Go through the material below and report how many lines contain "this". Give only the number.

::: Dataset records

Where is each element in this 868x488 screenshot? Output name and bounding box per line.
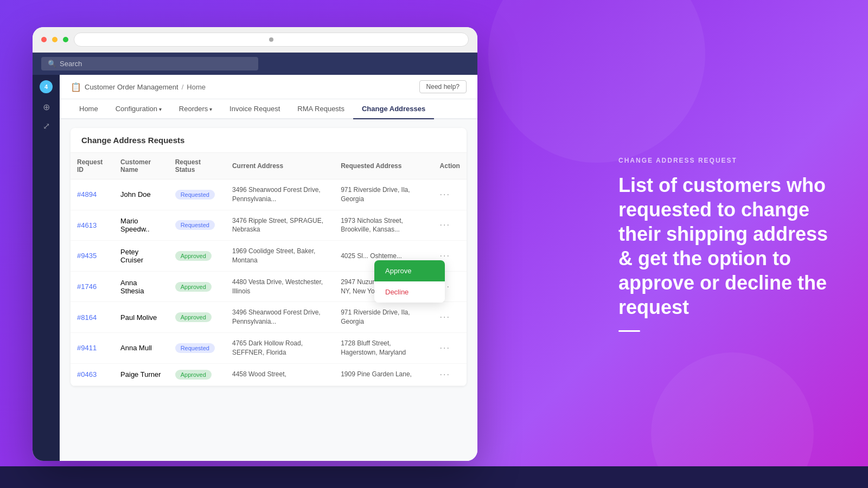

::::::
::: Dataset records

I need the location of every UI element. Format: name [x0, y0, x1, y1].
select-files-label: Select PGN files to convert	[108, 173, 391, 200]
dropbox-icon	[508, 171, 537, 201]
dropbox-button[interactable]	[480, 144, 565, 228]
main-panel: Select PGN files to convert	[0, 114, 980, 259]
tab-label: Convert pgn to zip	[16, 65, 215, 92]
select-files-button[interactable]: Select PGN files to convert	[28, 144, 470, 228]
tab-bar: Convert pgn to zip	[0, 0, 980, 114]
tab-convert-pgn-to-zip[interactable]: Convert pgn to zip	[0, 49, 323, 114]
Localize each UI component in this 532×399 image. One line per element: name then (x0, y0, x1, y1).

::::::

● **Reply**
2